** Opening Source information block **

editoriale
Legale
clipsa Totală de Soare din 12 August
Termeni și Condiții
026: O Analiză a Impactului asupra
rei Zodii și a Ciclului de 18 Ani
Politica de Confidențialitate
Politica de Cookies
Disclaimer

** Closing Source information block **
** Opening Source information block **

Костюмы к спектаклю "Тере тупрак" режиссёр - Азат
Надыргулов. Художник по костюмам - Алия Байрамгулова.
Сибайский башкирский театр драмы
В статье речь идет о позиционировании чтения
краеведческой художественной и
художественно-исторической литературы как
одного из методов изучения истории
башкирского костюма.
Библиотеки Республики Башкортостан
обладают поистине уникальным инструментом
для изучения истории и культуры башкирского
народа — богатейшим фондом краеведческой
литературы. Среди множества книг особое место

** Closing Source information block **

Among the lines above, some may hold the string "башкирского". State how many, giving the number alone.

**Solved exercise**
2